Designing cellulosic and nanocellulosic sensors for interface with a protease sequestrant wound-dressing prototype: implications of material selection for dressing and protease sensor design

Authors: Fontenot, Krystal; Edwards, Judson - Vince; HALDANE, DAVID - Innovatech-Engineering; PIRCHER, NICOLE - University Of Natural Resources & Applied Life Sciences - Austria; LIEBNER, FALK - University Of Natural Resources & Applied Life Sciences - Austria; Condon, Brian; QURESHI, HUZAIFAH - Virginia Commonwealth University; YAGER, DORNE - Virginia Commonwealth University

Submitted to: Journal of Biomaterials Applications
Publication Type: Peer Reviewed Journal
Publication Acceptance Date: 9/13/2017
Publication Date: 10/12/2017
Citation: Fontenot, K.R., Edwards, J.V., Haldane, D., Liebner, F., Pircher, N., Condon, B.D. 2017. Designing cellulosic and nanocellulosic sensors for interface with a protease sequestrant wound-dressing prototype: implications of material selection for dressing and protease sensor design. Journal of Biomaterials Applications. 32(5):622-637.

Interpretive Summary: We evaluated nanocellulosic materials as a transducer surface for the generation of a protease biosensor layer as an interface for a multilayered intelligent protease sequestrant wound dressings for chronic wounds. The proposed dressing not only detects but also sequester proteases via the use of cellulose print cloth (control) and nanocellulosic materials (nanocrystals, nanocellulose composites, and nanocellulosic aerogels). These materials were selected due to their (i) structural and biophysical similarities to commercially available dressings, i.e., gauze, films, and hydrogels, (ii) their favorable permeability, moisture retention, charge properties, and/or sensor functions, and (iii) their SSA, peptide loading, detection sensitivity, surface charge for sequestration purposes, and permeability as a function of a biosensor layer. These nanocellulosic materials combine compliant (structure, porosity, pore size, and hydrophilic properties) and nanocellulosic features (SSA, and surface charge) as a novel protease sequestrant biosensor layer. Conjugation of the nanocellulosic materials to a tripeptide or tetrapeptide substrates provided higher levels of peptide loading, detection sensitivity, surface charge, and protease sequestration compared to cellulosic PC. The detection and sequestration of proteases levels in simulated wound fluids indicate the onset of a non-healing wound and can signify the effectiveness of treatment. Therefore, interfacing the nanocellulosic biosensor with an intelligent dressing paradigm is adaptable for the detection of other biomarkers of clinical interest as well, via substitution of the biomolecule with the desired POC diagnostics or theranostic interest.

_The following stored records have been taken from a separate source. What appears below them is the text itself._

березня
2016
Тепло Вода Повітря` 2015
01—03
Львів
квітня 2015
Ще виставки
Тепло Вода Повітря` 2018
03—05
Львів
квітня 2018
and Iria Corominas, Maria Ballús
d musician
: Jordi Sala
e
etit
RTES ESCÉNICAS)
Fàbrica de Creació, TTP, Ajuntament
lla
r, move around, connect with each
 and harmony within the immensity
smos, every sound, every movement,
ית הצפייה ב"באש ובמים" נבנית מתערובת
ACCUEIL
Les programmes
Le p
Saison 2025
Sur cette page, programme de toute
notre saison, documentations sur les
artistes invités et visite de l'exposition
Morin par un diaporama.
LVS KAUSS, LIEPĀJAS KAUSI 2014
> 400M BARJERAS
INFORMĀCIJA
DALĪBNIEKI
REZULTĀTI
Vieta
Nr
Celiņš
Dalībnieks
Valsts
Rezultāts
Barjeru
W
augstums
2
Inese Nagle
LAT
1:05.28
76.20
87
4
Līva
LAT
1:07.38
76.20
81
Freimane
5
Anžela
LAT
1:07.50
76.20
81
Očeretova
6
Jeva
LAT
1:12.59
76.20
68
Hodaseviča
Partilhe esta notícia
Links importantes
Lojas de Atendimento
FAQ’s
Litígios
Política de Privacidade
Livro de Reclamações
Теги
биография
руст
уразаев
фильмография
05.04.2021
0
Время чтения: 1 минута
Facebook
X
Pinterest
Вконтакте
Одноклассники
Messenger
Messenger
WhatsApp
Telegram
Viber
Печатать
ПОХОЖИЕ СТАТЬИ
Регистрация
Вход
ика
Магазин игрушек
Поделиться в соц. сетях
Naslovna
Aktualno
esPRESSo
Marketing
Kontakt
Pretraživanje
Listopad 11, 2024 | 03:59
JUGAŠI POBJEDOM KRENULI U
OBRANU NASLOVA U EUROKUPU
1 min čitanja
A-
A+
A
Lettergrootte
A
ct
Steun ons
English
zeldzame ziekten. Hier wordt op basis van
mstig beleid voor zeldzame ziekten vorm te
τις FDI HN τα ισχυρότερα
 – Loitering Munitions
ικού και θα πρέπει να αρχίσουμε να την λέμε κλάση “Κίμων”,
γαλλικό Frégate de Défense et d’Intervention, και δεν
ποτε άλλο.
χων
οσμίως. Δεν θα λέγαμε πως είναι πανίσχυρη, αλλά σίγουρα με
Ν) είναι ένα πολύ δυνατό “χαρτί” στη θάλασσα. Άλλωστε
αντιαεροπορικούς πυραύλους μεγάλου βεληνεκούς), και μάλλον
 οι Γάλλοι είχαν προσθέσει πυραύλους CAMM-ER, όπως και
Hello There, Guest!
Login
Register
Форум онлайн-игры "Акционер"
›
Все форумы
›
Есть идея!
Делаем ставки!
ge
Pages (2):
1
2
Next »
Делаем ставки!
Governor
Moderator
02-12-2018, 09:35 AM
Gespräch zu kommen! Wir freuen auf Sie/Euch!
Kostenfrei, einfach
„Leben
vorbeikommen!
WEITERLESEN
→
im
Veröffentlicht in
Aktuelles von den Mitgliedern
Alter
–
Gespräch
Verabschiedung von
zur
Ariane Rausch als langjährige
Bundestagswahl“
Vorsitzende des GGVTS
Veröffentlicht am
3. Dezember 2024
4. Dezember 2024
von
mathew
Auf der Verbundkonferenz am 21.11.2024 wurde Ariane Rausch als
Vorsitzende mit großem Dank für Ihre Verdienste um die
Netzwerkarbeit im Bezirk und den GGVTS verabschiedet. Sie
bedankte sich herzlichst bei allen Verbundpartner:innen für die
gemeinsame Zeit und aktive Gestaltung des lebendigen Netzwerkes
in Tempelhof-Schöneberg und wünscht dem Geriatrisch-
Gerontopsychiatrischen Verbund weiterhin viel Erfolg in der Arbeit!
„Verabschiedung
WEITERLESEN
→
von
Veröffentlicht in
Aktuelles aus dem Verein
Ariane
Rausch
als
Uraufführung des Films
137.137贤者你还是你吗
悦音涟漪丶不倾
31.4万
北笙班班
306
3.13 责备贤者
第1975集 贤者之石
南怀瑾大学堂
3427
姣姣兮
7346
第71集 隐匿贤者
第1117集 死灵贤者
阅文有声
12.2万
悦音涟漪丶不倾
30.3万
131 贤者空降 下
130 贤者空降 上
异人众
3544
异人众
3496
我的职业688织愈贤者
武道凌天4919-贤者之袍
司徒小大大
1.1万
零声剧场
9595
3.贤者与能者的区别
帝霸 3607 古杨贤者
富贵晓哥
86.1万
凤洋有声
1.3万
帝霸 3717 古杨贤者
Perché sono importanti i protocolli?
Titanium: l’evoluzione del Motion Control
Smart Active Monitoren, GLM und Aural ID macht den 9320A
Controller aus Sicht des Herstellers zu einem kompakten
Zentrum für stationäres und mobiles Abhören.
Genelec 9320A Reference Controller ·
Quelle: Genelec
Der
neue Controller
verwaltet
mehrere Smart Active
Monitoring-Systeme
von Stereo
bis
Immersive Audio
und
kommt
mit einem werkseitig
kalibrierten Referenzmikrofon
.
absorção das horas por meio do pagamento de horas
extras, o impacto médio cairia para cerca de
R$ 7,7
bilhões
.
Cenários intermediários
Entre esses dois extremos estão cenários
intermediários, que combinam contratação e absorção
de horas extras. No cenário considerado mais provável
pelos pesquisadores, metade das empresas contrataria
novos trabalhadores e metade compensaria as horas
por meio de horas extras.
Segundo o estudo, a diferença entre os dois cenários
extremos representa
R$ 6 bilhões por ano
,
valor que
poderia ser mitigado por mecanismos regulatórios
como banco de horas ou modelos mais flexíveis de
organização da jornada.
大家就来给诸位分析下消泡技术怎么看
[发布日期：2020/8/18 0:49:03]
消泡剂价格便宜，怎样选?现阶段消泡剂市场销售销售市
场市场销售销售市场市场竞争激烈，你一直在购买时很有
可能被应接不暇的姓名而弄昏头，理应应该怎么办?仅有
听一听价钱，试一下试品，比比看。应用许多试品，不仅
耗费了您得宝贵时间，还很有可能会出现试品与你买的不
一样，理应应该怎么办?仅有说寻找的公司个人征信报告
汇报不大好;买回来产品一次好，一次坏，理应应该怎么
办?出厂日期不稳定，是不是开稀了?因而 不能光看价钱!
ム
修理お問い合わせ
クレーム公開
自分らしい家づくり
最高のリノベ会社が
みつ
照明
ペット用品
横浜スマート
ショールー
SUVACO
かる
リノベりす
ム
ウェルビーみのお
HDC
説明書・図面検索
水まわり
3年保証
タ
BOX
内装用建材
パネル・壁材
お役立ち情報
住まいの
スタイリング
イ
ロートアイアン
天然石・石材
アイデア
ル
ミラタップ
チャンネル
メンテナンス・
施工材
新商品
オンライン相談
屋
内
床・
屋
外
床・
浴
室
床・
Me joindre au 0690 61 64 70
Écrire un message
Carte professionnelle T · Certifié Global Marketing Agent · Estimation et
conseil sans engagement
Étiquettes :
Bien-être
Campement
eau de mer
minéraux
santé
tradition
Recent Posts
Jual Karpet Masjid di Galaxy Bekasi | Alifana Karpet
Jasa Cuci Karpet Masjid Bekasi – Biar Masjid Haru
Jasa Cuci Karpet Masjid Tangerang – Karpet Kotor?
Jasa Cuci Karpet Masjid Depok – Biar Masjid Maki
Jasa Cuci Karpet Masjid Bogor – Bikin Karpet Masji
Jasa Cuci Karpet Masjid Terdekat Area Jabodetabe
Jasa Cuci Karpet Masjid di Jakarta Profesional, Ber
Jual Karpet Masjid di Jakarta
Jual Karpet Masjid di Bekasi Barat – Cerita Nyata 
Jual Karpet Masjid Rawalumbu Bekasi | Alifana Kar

Technical Abstract: An intelligent dressing is a self-adjusting material with multifunctional properties and/or a biosensor-interface designed to treat specific pathological issues of wounds at a molecular or cellular level. The ability to detect and treat excessive protease levels in wounds, one indicator of chronic wound pathology, in a single dressing motif is a goal of intelligent material design. Different bio-sensing platforms for the detection of sensor proteases present in wound fluid include cellulosic paper, multiwall carbon nanotubes, and gold nanoparticles based on attaching peptide protease substrates to the transducer surface. Interfacing nanocellulosic-based biosensors with chronic wound dressings for protease point of care diagnostics is promising due to biocompatibility, functionality, high specific surface area, surface charge, and hydrophilic compatibility to the wound environment. We present here biosensors with a nanocellulosic transducer surface (nanocrystals, nanocellulose composites, and nanocellulosic aerogels) immobilized with a fluorescent elastase tripeptide or tetrapeptide biomolecule, which has selectivity and affinity for human neutrophil elastase present in chronic wound fluid. Material specific surface area correlated with a greater loading of the elastase peptide substrate, which in turn improves the bio-sensing sensitivity. Nitrogen adsorption and mercury intrusion studies revealed gas permeable systems with different porosities (28 – 98%) and pore sizes (2 – 50 nm, 210 µm) respectively, which influence water vapor transmission rates. A correlation between zeta potential values and the degree of protease sequestration imply that the greater the negative surface charge of the nanomaterials the greater the sequestration of positively charged neutrophil proteases. The biosensors gave detection sensitivities of 0.015 – 0.13 units/milliliter, which are at detectable HNE levels present in chronic wound fluid. Thus, the physical properties of the nano-based biosensors are suitable for interfacing with protease sequestrant prototype wound dressings. A discussion of the relevance of protease sensors and cellulose nanomaterials to current chronic wound dressing design and technology is included.